Table 2 also highlights that, although the earliest reports show an overwhelming majority of cases occurring in females, later cases document many more males with visceral FMD, such that men now represent one third of cases. There is also a gender difference regarding associated CC and renal artery involvement: concomitant CC and/or renal artery disease was present in 80 % of females, whereas these vessels were involved individually or together in 32 % of men. Involvement of the IMA is highly unusual; indeed, we describe the first case in which disease is limited to this artery.

Of note, regarding the reported cases of visceral FMD, we must mention an extraordinary publication from 2005 [7] which tallies 30 cases of FMD of the SMA from one Parisian clinic alone, which would thus account for more than one third of all the reported cases retrieved through the PubMed database. As this uniquely vast experience does not sufficiently detail individual patients and includes presentations not described elsewhere (e.g. SMA dissection in eight patients), we have chosen to exclude it from the table.

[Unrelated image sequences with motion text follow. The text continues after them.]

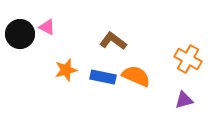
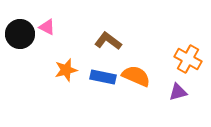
brown L-shape: moved 5 px left
purple triangle: moved 6 px left, 8 px up
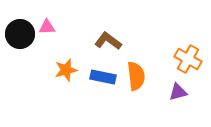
pink triangle: rotated 30 degrees counterclockwise
orange semicircle: rotated 60 degrees clockwise
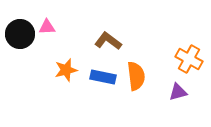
orange cross: moved 1 px right
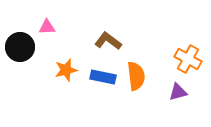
black circle: moved 13 px down
orange cross: moved 1 px left
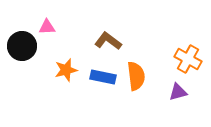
black circle: moved 2 px right, 1 px up
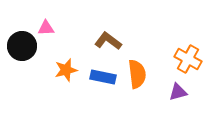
pink triangle: moved 1 px left, 1 px down
orange semicircle: moved 1 px right, 2 px up
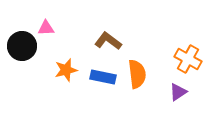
purple triangle: rotated 18 degrees counterclockwise
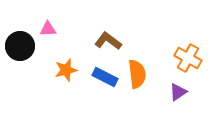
pink triangle: moved 2 px right, 1 px down
black circle: moved 2 px left
orange cross: moved 1 px up
blue rectangle: moved 2 px right; rotated 15 degrees clockwise
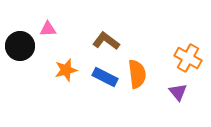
brown L-shape: moved 2 px left
purple triangle: rotated 36 degrees counterclockwise
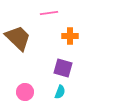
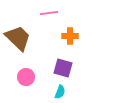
pink circle: moved 1 px right, 15 px up
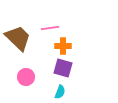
pink line: moved 1 px right, 15 px down
orange cross: moved 7 px left, 10 px down
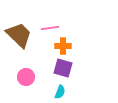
brown trapezoid: moved 1 px right, 3 px up
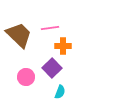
purple square: moved 11 px left; rotated 30 degrees clockwise
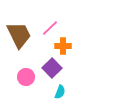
pink line: rotated 36 degrees counterclockwise
brown trapezoid: rotated 20 degrees clockwise
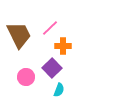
cyan semicircle: moved 1 px left, 2 px up
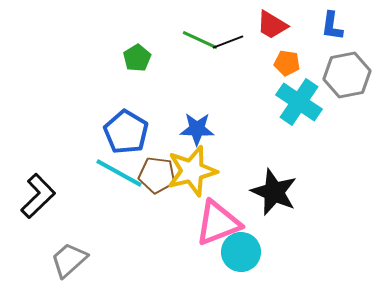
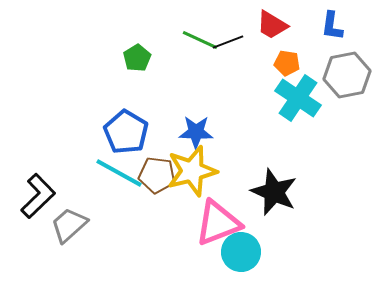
cyan cross: moved 1 px left, 4 px up
blue star: moved 1 px left, 3 px down
gray trapezoid: moved 35 px up
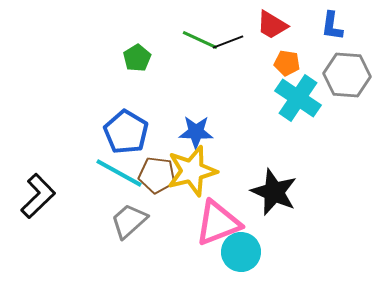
gray hexagon: rotated 15 degrees clockwise
gray trapezoid: moved 60 px right, 4 px up
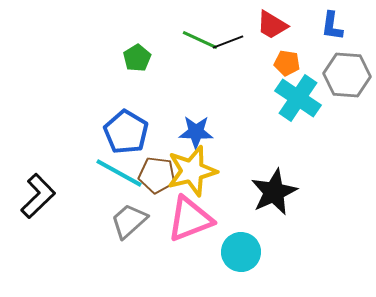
black star: rotated 24 degrees clockwise
pink triangle: moved 28 px left, 4 px up
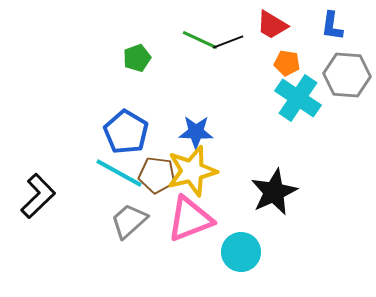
green pentagon: rotated 12 degrees clockwise
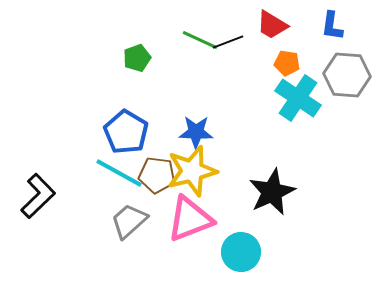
black star: moved 2 px left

In conclusion, we describe FMD as the etiology of a case of massive colorectal MP. FMD of visceral arteries may have “atypical” clinical and radiologic features, and, although a rare entity, should be considered when MP is diagnosed.

Written informed consent was obtained from the patient for publication of this case report and any accompanying images. A copy of the written consent is available for review by the Editor-in-Chief of this journal.